Talmetrix develops and sells a survey platform designed to capture feedback from its clients’ employees (feelings), then combine that feedback with employee talent and organizational data (facts) drawn from multiple sources, resulting in a comprehensive talent insights database engineered to guide HR decision making. On the back end, Talmetrix’ reporting helps its clients identify employment- related business trends, understand correlations, and predict retention, employee engagement, and customer satisfaction.
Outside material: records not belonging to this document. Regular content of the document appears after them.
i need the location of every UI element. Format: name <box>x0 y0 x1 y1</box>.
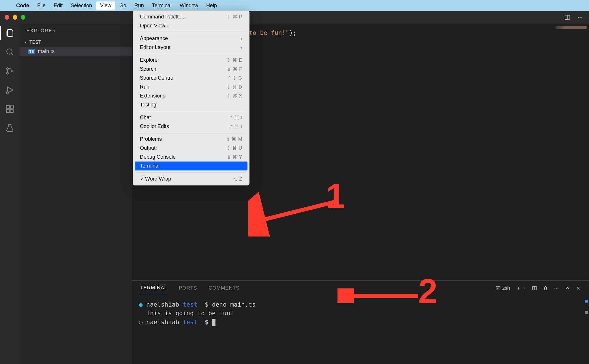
svg-point-23 <box>556 288 557 289</box>
tab-comments[interactable]: COMMENTS <box>209 281 239 295</box>
ellipsis-icon <box>554 286 559 291</box>
menubar-view[interactable]: View <box>96 1 115 10</box>
menu-debug-console[interactable]: Debug Console⇧ ⌘ Y <box>133 153 249 162</box>
svg-rect-14 <box>10 109 13 112</box>
menu-separator <box>136 32 246 32</box>
menu-open-view[interactable]: Open View... <box>133 21 249 30</box>
split-editor-icon[interactable] <box>564 14 571 20</box>
svg-point-11 <box>6 91 9 94</box>
folder-header[interactable]: TEST <box>20 38 132 47</box>
kill-terminal-button[interactable] <box>543 286 548 291</box>
panel-tabs: TERMINAL PORTS COMMENTS zsh <box>132 281 589 296</box>
scroll-mark-icon <box>585 311 588 314</box>
menubar-go[interactable]: Go <box>115 1 130 10</box>
menu-separator <box>136 133 246 133</box>
chevron-down-icon <box>24 40 28 44</box>
menubar-app-name[interactable]: Code <box>12 1 33 10</box>
menu-problems[interactable]: Problems⇧ ⌘ M <box>133 135 249 144</box>
menu-appearance[interactable]: Appearance› <box>133 34 249 43</box>
new-terminal-button[interactable] <box>516 286 526 291</box>
menu-chat[interactable]: Chat⌃ ⌘ I <box>133 113 249 122</box>
terminal-line-1: ● naelshiab test $ deno main.ts <box>139 300 582 309</box>
menu-testing[interactable]: Testing <box>133 100 249 109</box>
minimap[interactable] <box>556 26 587 29</box>
minimize-window-icon[interactable] <box>13 15 17 20</box>
svg-rect-15 <box>11 105 14 108</box>
svg-point-5 <box>7 49 12 54</box>
menu-extensions[interactable]: Extensions⇧ ⌘ X <box>133 91 249 100</box>
terminal-scroll-marks <box>585 300 588 323</box>
terminal-body[interactable]: ● naelshiab test $ deno main.ts This is … <box>132 296 589 364</box>
menu-command-palette[interactable]: Command Palette...⇧ ⌘ P <box>133 12 249 21</box>
terminal-shell-selector[interactable]: zsh <box>496 285 510 291</box>
tab-ports[interactable]: PORTS <box>179 281 197 295</box>
explorer-activity-icon[interactable] <box>5 28 15 38</box>
folder-name: TEST <box>29 40 41 45</box>
close-icon <box>576 286 581 291</box>
menubar-run[interactable]: Run <box>130 1 148 10</box>
menu-separator <box>136 172 246 172</box>
menubar-edit[interactable]: Edit <box>50 1 67 10</box>
svg-line-6 <box>11 53 13 55</box>
bottom-panel: TERMINAL PORTS COMMENTS zsh <box>132 280 589 364</box>
svg-rect-17 <box>496 286 500 290</box>
menu-terminal[interactable]: Terminal <box>135 162 247 170</box>
menu-copilot-edits[interactable]: Copilot Edits⇧ ⌘ I <box>133 122 249 131</box>
file-item-main-ts[interactable]: TS main.ts <box>20 47 132 56</box>
svg-point-8 <box>7 72 9 74</box>
window-titlebar <box>0 11 589 24</box>
more-actions-icon[interactable] <box>577 14 583 20</box>
svg-rect-12 <box>6 106 10 109</box>
chevron-right-icon: › <box>241 35 242 42</box>
svg-point-4 <box>582 17 583 18</box>
terminal-line-2: This is going to be fun! <box>139 309 582 318</box>
panel-more-button[interactable] <box>554 286 559 291</box>
explorer-sidebar: EXPLORER TEST TS main.ts <box>20 24 132 364</box>
menubar-help[interactable]: Help <box>202 1 221 10</box>
activity-bar <box>0 24 20 364</box>
run-debug-activity-icon[interactable] <box>5 85 15 95</box>
svg-point-22 <box>554 288 555 289</box>
maximize-panel-button[interactable] <box>565 286 570 291</box>
menu-editor-layout[interactable]: Editor Layout› <box>133 43 249 52</box>
check-icon: ✓ <box>140 176 145 182</box>
traffic-lights <box>5 15 25 20</box>
terminal-line-3: ○ naelshiab test $ <box>139 318 582 327</box>
terminal-shell-name: zsh <box>502 285 510 291</box>
menubar-terminal[interactable]: Terminal <box>148 1 176 10</box>
svg-point-24 <box>558 288 558 289</box>
menu-output[interactable]: Output⇧ ⌘ U <box>133 144 249 153</box>
menubar-window[interactable]: Window <box>176 1 202 10</box>
menu-run[interactable]: Run⇧ ⌘ D <box>133 82 249 91</box>
file-name: main.ts <box>38 48 55 55</box>
menubar-file[interactable]: File <box>33 1 50 10</box>
split-terminal-button[interactable] <box>532 286 537 291</box>
macos-menubar: Code File Edit Selection View Go Run Ter… <box>0 0 589 11</box>
source-control-activity-icon[interactable] <box>5 66 15 76</box>
scroll-mark-icon <box>585 300 588 303</box>
search-activity-icon[interactable] <box>5 47 15 57</box>
testing-activity-icon[interactable] <box>5 123 15 133</box>
menu-explorer[interactable]: Explorer⇧ ⌘ E <box>133 56 249 65</box>
menu-separator <box>136 111 246 111</box>
chevron-up-icon <box>565 286 570 291</box>
split-icon <box>532 286 537 291</box>
svg-point-3 <box>579 17 581 18</box>
menu-source-control[interactable]: Source Control⌃ ⇧ G <box>133 74 249 82</box>
menubar-selection[interactable]: Selection <box>67 1 96 10</box>
fullscreen-window-icon[interactable] <box>21 15 25 20</box>
close-panel-button[interactable] <box>576 286 581 291</box>
tab-terminal[interactable]: TERMINAL <box>140 281 167 295</box>
sidebar-title: EXPLORER <box>20 24 132 38</box>
svg-point-9 <box>11 70 13 72</box>
plus-icon <box>516 286 521 291</box>
svg-point-7 <box>7 68 9 70</box>
close-window-icon[interactable] <box>5 15 9 20</box>
menu-separator <box>136 54 246 54</box>
chevron-right-icon: › <box>241 44 242 50</box>
menu-search[interactable]: Search⇧ ⌘ F <box>133 65 249 74</box>
trash-icon <box>543 286 548 291</box>
panel-right-controls: zsh <box>496 285 581 291</box>
extensions-activity-icon[interactable] <box>5 104 15 114</box>
menu-word-wrap[interactable]: ✓Word Wrap⌥ Z <box>133 174 249 183</box>
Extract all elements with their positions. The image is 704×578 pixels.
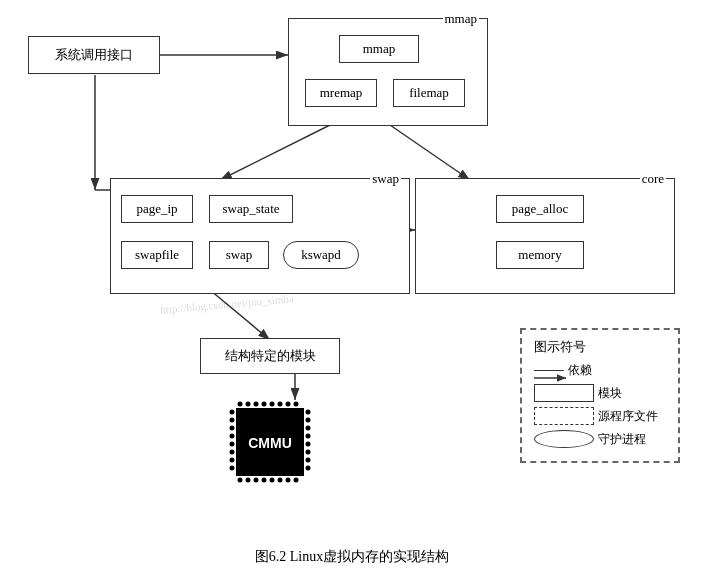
- mmap-group-label: mmap: [443, 11, 480, 27]
- svg-point-19: [294, 402, 299, 407]
- svg-point-34: [230, 458, 235, 463]
- cmmu-chip-svg: CMMU: [226, 398, 314, 486]
- legend-source: 源程序文件: [534, 407, 666, 425]
- core-group-label: core: [640, 171, 666, 187]
- svg-point-31: [230, 434, 235, 439]
- svg-point-30: [230, 426, 235, 431]
- svg-point-21: [246, 478, 251, 483]
- svg-point-12: [238, 402, 243, 407]
- svg-point-43: [306, 466, 311, 471]
- diagram: 系统调用接口 mmap mmap mremap filemap swap pag…: [0, 0, 704, 540]
- svg-point-22: [254, 478, 259, 483]
- core-group: core page_alloc memory: [415, 178, 675, 294]
- svg-point-18: [286, 402, 291, 407]
- swap-state-btn: swap_state: [209, 195, 293, 223]
- svg-point-36: [306, 410, 311, 415]
- legend-module-sample: [534, 384, 594, 402]
- svg-point-15: [262, 402, 267, 407]
- svg-point-38: [306, 426, 311, 431]
- svg-point-24: [270, 478, 275, 483]
- svg-point-33: [230, 450, 235, 455]
- svg-point-26: [286, 478, 291, 483]
- svg-point-37: [306, 418, 311, 423]
- cmmu-wrapper: CMMU: [226, 398, 314, 486]
- svg-point-40: [306, 442, 311, 447]
- svg-point-28: [230, 410, 235, 415]
- struct-module-box: 结构特定的模块: [200, 338, 340, 374]
- watermark: http://blog.csdn.net/jnu_simba: [160, 292, 294, 316]
- legend-guard: 守护进程: [534, 430, 666, 448]
- swap-group-label: swap: [370, 171, 401, 187]
- page-alloc-btn: page_alloc: [496, 195, 584, 223]
- filemap-btn: filemap: [393, 79, 465, 107]
- syscall-box: 系统调用接口: [28, 36, 160, 74]
- svg-point-39: [306, 434, 311, 439]
- swap-group: swap page_ip swap_state swapfile swap ks…: [110, 178, 410, 294]
- svg-point-32: [230, 442, 235, 447]
- svg-point-23: [262, 478, 267, 483]
- svg-point-29: [230, 418, 235, 423]
- swapfile-btn: swapfile: [121, 241, 193, 269]
- svg-line-5: [220, 125, 330, 180]
- svg-line-8: [210, 290, 270, 340]
- page-ip-btn: page_ip: [121, 195, 193, 223]
- svg-point-25: [278, 478, 283, 483]
- svg-line-6: [390, 125, 470, 180]
- legend-guard-sample: [534, 430, 594, 448]
- svg-text:CMMU: CMMU: [248, 435, 292, 451]
- mmap-group: mmap mmap mremap filemap: [288, 18, 488, 126]
- svg-point-27: [294, 478, 299, 483]
- swap-btn: swap: [209, 241, 269, 269]
- svg-point-16: [270, 402, 275, 407]
- legend-dependency: 依赖: [534, 362, 666, 379]
- caption: 图6.2 Linux虚拟内存的实现结构: [0, 540, 704, 570]
- svg-point-14: [254, 402, 259, 407]
- legend-box: 图示符号 依赖 模块 源程序文件 守护进: [520, 328, 680, 463]
- memory-btn: memory: [496, 241, 584, 269]
- legend-source-sample: [534, 407, 594, 425]
- svg-point-41: [306, 450, 311, 455]
- legend-module: 模块: [534, 384, 666, 402]
- svg-point-42: [306, 458, 311, 463]
- svg-point-17: [278, 402, 283, 407]
- kswapd-btn: kswapd: [283, 241, 359, 269]
- svg-point-35: [230, 466, 235, 471]
- legend-title: 图示符号: [534, 338, 666, 356]
- mremap-btn: mremap: [305, 79, 377, 107]
- mmap-btn: mmap: [339, 35, 419, 63]
- svg-point-20: [238, 478, 243, 483]
- dep-arrow: [534, 372, 574, 384]
- svg-point-13: [246, 402, 251, 407]
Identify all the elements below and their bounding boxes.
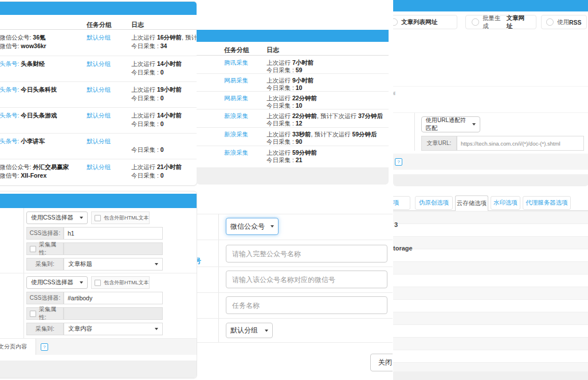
include-outer-html-option[interactable]: 包含外部HTML文本 xyxy=(91,276,150,289)
task-group-link[interactable]: 默认分组 xyxy=(87,34,111,42)
log-today-count: 今日采集 : 0 xyxy=(131,95,164,103)
wechat-id: 微信号: XII-Forex xyxy=(0,172,46,180)
collect-to-select[interactable]: 文章内容 xyxy=(64,323,163,335)
card-footer xyxy=(393,371,588,380)
tab-cloud-storage[interactable]: 云存储选项 xyxy=(455,195,488,211)
help-icon[interactable]: ? xyxy=(41,343,48,351)
task-group-link[interactable]: 网易采集 xyxy=(224,95,248,103)
option-label: 文章列表网址 xyxy=(401,18,437,26)
css-selector-input[interactable]: h1 xyxy=(64,227,163,240)
tab-label: 选项 xyxy=(393,199,399,207)
account-name-input[interactable] xyxy=(226,245,387,263)
checkbox-icon[interactable] xyxy=(30,246,36,252)
radio-icon[interactable] xyxy=(393,18,398,26)
selector-mode-select[interactable]: 使用CSS选择器 xyxy=(26,276,88,289)
radio-icon[interactable] xyxy=(472,18,479,26)
divider xyxy=(393,210,588,211)
log-last-run: 上次运行 14小时前 xyxy=(131,112,182,120)
log-last-run: 上次运行 59分钟前 xyxy=(266,149,317,157)
wechat-id-input[interactable] xyxy=(226,271,387,288)
selector-mode-select[interactable]: 使用CSS选择器 xyxy=(26,211,88,224)
account-name[interactable]: 头条号: 今日头条科技 xyxy=(0,86,57,94)
task-group-link[interactable]: 新浪采集 xyxy=(224,149,248,157)
log-last-run: 上次运行 33秒前, 预计下次运行 59分钟后 xyxy=(266,131,377,139)
log-today-count: 今日采集 : 90 xyxy=(266,138,302,146)
left-task-table-card: 任务分组 日志 微信公众号: 36氪 微信号: wow36kr 默认分组 上次运… xyxy=(0,1,197,186)
log-today-count: 今日采集 : 12 xyxy=(266,120,302,128)
card-header-bar xyxy=(197,30,389,42)
checkbox-icon[interactable] xyxy=(30,311,36,317)
css-selector-label: CSS选择器: xyxy=(26,227,64,240)
tab-watermark[interactable]: 水印选项 xyxy=(491,196,520,210)
account-name[interactable]: 头条号: 小李讲车 xyxy=(0,138,45,146)
divider xyxy=(0,56,197,56)
divider xyxy=(197,146,389,146)
clipped-text-fragment: torage xyxy=(393,245,413,252)
close-button-label: 关闭 xyxy=(378,358,392,367)
source-article-list-option[interactable]: 文章列表网址 xyxy=(393,15,457,29)
log-last-run: 上次运行 14小时前 xyxy=(131,60,182,68)
option-label-bold: RSS xyxy=(569,19,582,26)
collect-attr-input[interactable] xyxy=(64,242,163,255)
tab-proxy-server[interactable]: 代理服务器选项 xyxy=(523,196,571,210)
task-group-link[interactable]: 腾讯采集 xyxy=(224,59,248,67)
option-label: 使用 xyxy=(557,18,569,26)
divider xyxy=(393,86,588,87)
tab-clipped-option[interactable]: 选项 xyxy=(393,196,410,210)
task-name-input[interactable] xyxy=(226,296,387,314)
list-row xyxy=(393,312,588,325)
tab-label: 文分页内容 xyxy=(0,343,27,351)
collect-attr-option[interactable]: 采集属性: xyxy=(26,307,64,320)
collect-attr-option[interactable]: 采集属性: xyxy=(26,242,64,255)
collect-to-select[interactable]: 文章标题 xyxy=(64,258,163,271)
selector-mode-value: 使用CSS选择器 xyxy=(31,214,73,222)
collect-attr-label: 采集属性: xyxy=(39,241,63,257)
task-group-select[interactable]: 默认分组 xyxy=(226,323,273,338)
divider xyxy=(197,240,393,240)
log-last-run: 上次运行 7小时前 xyxy=(266,59,313,67)
chevron-down-icon xyxy=(155,328,158,330)
task-group-link[interactable]: 默认分组 xyxy=(87,112,111,120)
collect-to-value: 文章标题 xyxy=(68,260,92,268)
checkbox-icon[interactable] xyxy=(95,215,101,221)
help-icon[interactable]: ? xyxy=(395,158,402,166)
wechat-id: 微信号: wow36kr xyxy=(0,42,46,50)
list-row xyxy=(393,299,588,312)
task-group-link[interactable]: 新浪采集 xyxy=(224,112,248,120)
task-group-link[interactable]: 新浪采集 xyxy=(224,131,248,139)
task-group-link[interactable]: 默认分组 xyxy=(87,86,111,94)
task-group-link[interactable]: 默认分组 xyxy=(87,163,111,171)
article-url-input[interactable]: https://tech.sina.com.cn/i/(*)/doc-(*).s… xyxy=(457,136,584,151)
divider xyxy=(197,292,393,293)
divider xyxy=(197,73,389,74)
url-match-mode-select[interactable]: 使用URL通配符匹配 xyxy=(421,116,480,132)
list-row xyxy=(393,350,588,363)
chevron-down-icon xyxy=(271,225,274,228)
account-name[interactable]: 头条号: 今日头条游戏 xyxy=(0,112,57,120)
chevron-down-icon xyxy=(265,330,268,332)
option-label: 批量生成 xyxy=(483,14,507,30)
list-row xyxy=(393,337,588,350)
tab-pagination-content[interactable]: 文分页内容 xyxy=(0,339,36,355)
source-batch-generate-option[interactable]: 批量生成 文章网址 xyxy=(465,15,536,29)
checkbox-icon[interactable] xyxy=(95,280,101,286)
css-selector-input[interactable]: #artibody xyxy=(64,292,163,304)
log-last-run: 上次运行 9小时前 xyxy=(266,77,313,85)
task-group-link[interactable]: 默认分组 xyxy=(87,138,111,146)
source-rss-option[interactable]: 使用 RSS xyxy=(541,15,587,29)
list-row xyxy=(393,324,588,338)
include-outer-html-option[interactable]: 包含外部HTML文本 xyxy=(91,211,150,224)
divider xyxy=(197,214,393,214)
task-group-link[interactable]: 默认分组 xyxy=(87,60,111,68)
collect-attr-input[interactable] xyxy=(64,307,163,320)
task-group-link[interactable]: 网易采集 xyxy=(224,77,248,85)
radio-icon[interactable] xyxy=(546,18,554,26)
divider xyxy=(197,109,389,109)
log-today-count: 今日采集 : 34 xyxy=(131,42,167,50)
tab-pseudo-original[interactable]: 伪原创选项 xyxy=(415,196,453,210)
close-button[interactable]: 关闭 xyxy=(370,354,393,371)
account-name[interactable]: 头条号: 头条财经 xyxy=(0,60,45,68)
list-row xyxy=(393,224,588,237)
log-last-run: 上次运行 19小时前 xyxy=(131,86,182,94)
account-type-select[interactable]: 微信公众号 xyxy=(226,218,279,235)
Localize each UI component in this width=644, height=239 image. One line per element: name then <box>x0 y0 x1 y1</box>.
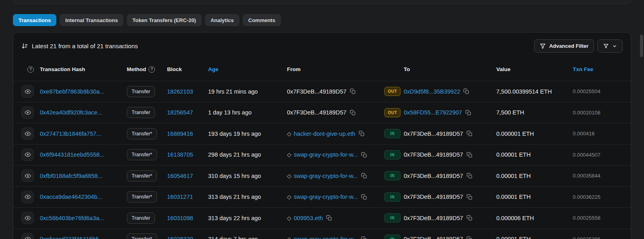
copy-from-address-button[interactable] <box>359 131 365 137</box>
block-link[interactable]: 18256547 <box>167 109 193 116</box>
method-badge[interactable]: Transfer* <box>127 170 157 182</box>
method-badge[interactable]: Transfer* <box>127 149 157 160</box>
transaction-hash-link[interactable]: 0xacca9dae4642304b... <box>40 194 102 200</box>
method-badge[interactable]: Transfer <box>127 86 155 97</box>
preview-eye-button[interactable] <box>21 149 34 161</box>
preview-eye-button[interactable] <box>21 170 34 182</box>
direction-cell: IN <box>381 192 404 202</box>
txn-fee-text: 0.00035396 <box>573 236 601 239</box>
transaction-hash-link[interactable]: 0x274713b1846fa757... <box>40 131 101 137</box>
to-address[interactable]: 0x7F3DeB...49189D57 <box>404 131 463 137</box>
copy-to-address-button[interactable] <box>463 88 469 94</box>
preview-eye-button[interactable] <box>21 191 34 203</box>
from-address[interactable]: 0x7F3DeB...49189D57 <box>287 109 347 116</box>
preview-eye-button[interactable] <box>21 127 34 140</box>
advanced-filter-button[interactable]: Advanced Filter <box>534 39 594 53</box>
scrollbar-thumb[interactable] <box>640 35 643 57</box>
age-sort-link[interactable]: Age <box>208 66 219 72</box>
copy-to-address-button[interactable] <box>466 194 473 200</box>
transaction-hash-link[interactable]: 0xfbf0188afc5f9a8858... <box>40 173 103 179</box>
preview-eye-button[interactable] <box>21 85 34 98</box>
block-link[interactable]: 18262103 <box>167 88 193 95</box>
filter-dropdown-button[interactable] <box>597 39 623 53</box>
question-circle-icon[interactable]: ? <box>27 66 34 73</box>
copy-from-address-button[interactable] <box>350 110 356 116</box>
copy-from-address-button[interactable] <box>361 173 367 179</box>
to-address[interactable]: 0xD9d5f8...35B39922 <box>404 88 460 95</box>
to-address[interactable]: 0x7F3DeB...49189D57 <box>404 236 463 239</box>
method-badge[interactable]: Transfer* <box>127 191 157 202</box>
eye-cell <box>21 233 40 239</box>
value-text: 7,500.00399514 ETH <box>496 88 552 95</box>
value-cell: 0.000006 ETH <box>496 215 573 221</box>
method-badge[interactable]: Transfer* <box>127 233 157 239</box>
header-from: From <box>287 66 381 72</box>
direction-badge: IN <box>384 129 400 138</box>
tab-transactions[interactable]: Transactions <box>13 14 56 26</box>
age-cell: 313 days 21 hrs ago <box>208 194 287 200</box>
copy-to-address-button[interactable] <box>466 173 473 179</box>
block-link[interactable]: 16889416 <box>167 131 193 137</box>
tab-analytics[interactable]: Analytics <box>205 14 239 26</box>
from-cell: 0x7F3DeB...49189D57 <box>287 88 381 95</box>
transaction-hash-link[interactable]: 0xe6cecd333f46415b5... <box>40 236 104 239</box>
page-scrollbar[interactable] <box>639 0 644 239</box>
to-address[interactable]: 0x7F3DeB...49189D57 <box>404 215 463 221</box>
from-address[interactable]: 009953.eth <box>294 215 323 221</box>
copy-to-address-button[interactable] <box>466 131 473 137</box>
age-text: 310 days 15 hrs ago <box>208 173 261 179</box>
copy-from-address-button[interactable] <box>350 88 356 94</box>
from-address[interactable]: swap-gray-crypto-for-w... <box>294 236 358 239</box>
block-cell: 18262103 <box>167 88 208 95</box>
transaction-hash-link[interactable]: 0xe87bebf7863b9b30a... <box>40 88 104 95</box>
copy-from-address-button[interactable] <box>361 152 367 158</box>
tab-internal-transactions[interactable]: Internal Transactions <box>60 14 124 26</box>
block-link[interactable]: 16031271 <box>167 194 193 200</box>
tab-token-transfers[interactable]: Token Transfers (ERC-20) <box>127 14 202 26</box>
preview-eye-button[interactable] <box>21 233 34 239</box>
method-help-icon[interactable]: ? <box>149 66 155 73</box>
preview-eye-button[interactable] <box>21 106 34 119</box>
to-address[interactable]: 0x58FD55...E7922907 <box>404 109 462 116</box>
value-cell: 7,500 ETH <box>496 109 573 116</box>
transaction-hash-link[interactable]: 0x6f9443181eebd5558... <box>40 151 104 158</box>
method-badge[interactable]: Transfer <box>127 212 155 224</box>
block-link[interactable]: 16138705 <box>167 151 193 158</box>
age-text: 313 days 21 hrs ago <box>208 194 261 200</box>
eth-diamond-icon: ◇ <box>287 131 291 137</box>
to-address[interactable]: 0x7F3DeB...49189D57 <box>404 194 463 200</box>
block-link[interactable]: 16028320 <box>167 236 193 239</box>
copy-to-address-button[interactable] <box>466 215 473 221</box>
copy-to-address-button[interactable] <box>466 236 473 239</box>
to-address[interactable]: 0x7F3DeB...49189D57 <box>404 173 463 179</box>
value-text: 0.00001 ETH <box>496 151 530 158</box>
txn-fee-toggle-link[interactable]: Txn Fee <box>573 66 593 72</box>
block-link[interactable]: 16031098 <box>167 215 193 221</box>
tab-comments[interactable]: Comments <box>243 14 281 26</box>
to-address[interactable]: 0x7F3DeB...49189D57 <box>404 151 463 158</box>
direction-badge: OUT <box>384 87 400 96</box>
to-cell: 0x7F3DeB...49189D57 <box>404 215 496 221</box>
copy-from-address-button[interactable] <box>361 236 367 239</box>
copy-to-address-button[interactable] <box>465 110 471 116</box>
preview-eye-button[interactable] <box>21 212 34 224</box>
method-badge[interactable]: Transfer* <box>127 128 157 139</box>
from-address[interactable]: hacker-dont-give-up.eth <box>294 131 355 137</box>
copy-to-address-button[interactable] <box>466 152 473 158</box>
block-link[interactable]: 16054617 <box>167 173 193 179</box>
hash-cell: 0x274713b1846fa757... <box>40 131 127 137</box>
from-address[interactable]: swap-gray-crypto-for-w... <box>294 151 358 158</box>
transaction-hash-link[interactable]: 0x42ea40df920fc3ace... <box>40 109 102 116</box>
copy-from-address-button[interactable] <box>326 215 332 221</box>
from-address[interactable]: 0x7F3DeB...49189D57 <box>287 88 347 95</box>
copy-from-address-button[interactable] <box>361 194 367 200</box>
method-badge[interactable]: Transfer <box>127 107 155 118</box>
table-row: 0xe87bebf7863b9b30a... Transfer 18262103… <box>13 81 631 102</box>
transaction-hash-link[interactable]: 0xc56b403be76fd6a3a... <box>40 215 104 221</box>
table-row: 0xe6cecd333f46415b5... Transfer* 1602832… <box>13 229 631 239</box>
from-address[interactable]: swap-gray-crypto-for-w... <box>294 194 358 200</box>
from-address[interactable]: swap-gray-crypto-for-w... <box>294 173 358 179</box>
block-cell: 16031271 <box>167 194 208 200</box>
age-cell: 314 days 7 hrs ago <box>208 236 287 239</box>
header-block: Block <box>167 66 208 72</box>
Because it’s predicated on the marriage of feelings and facts, talent management — and more broadly, HR management — isn’t a binary science. That’s reflected in the current state of the HR software market, which MarketsandMarkets projects will hit $9.9 billion by 2022 on CAGR of 8.8 percent. Back in the spring of 2017, software engineer and blogger Will Saborio mapped no fewer than 200 software companies in HR, a list that didn’t even include the many dozens of workforce management and timekeeping software apps on the periphery of the market. The multifaceted state of the HR software landscape is a reflection of the difficulty in coding a universal talent management solution.

Powell, who spent his career as an HR practitioner before endeavoring to reinvent Talmetrix, admits he entered the software space wearing rose-colored glasses. “When I came on board in 2014, I didn’t know what I didn’t know about software,” says Powell. “I naively believed that we could do anything we wanted to do with it.” He quickly learned that his 20 years of HR experience could not be codified and delivered as a service. That realization has fueled Powell’s drive to balance his software company on a tightrope, poised on one side by the efficiencies of SaaS automation and on the other by an analytics-intensive services business that’s driving close to 20 percent of the company’s annual revenue.

To the greater SaaS community, the services side of the business presents incredible risk. To the outsider looking in, the consequences of losing balance when services revenues creep north of 10 percent are dire. To the Talmetrix C-suite, however, those concerns are, for the most part, unfounded.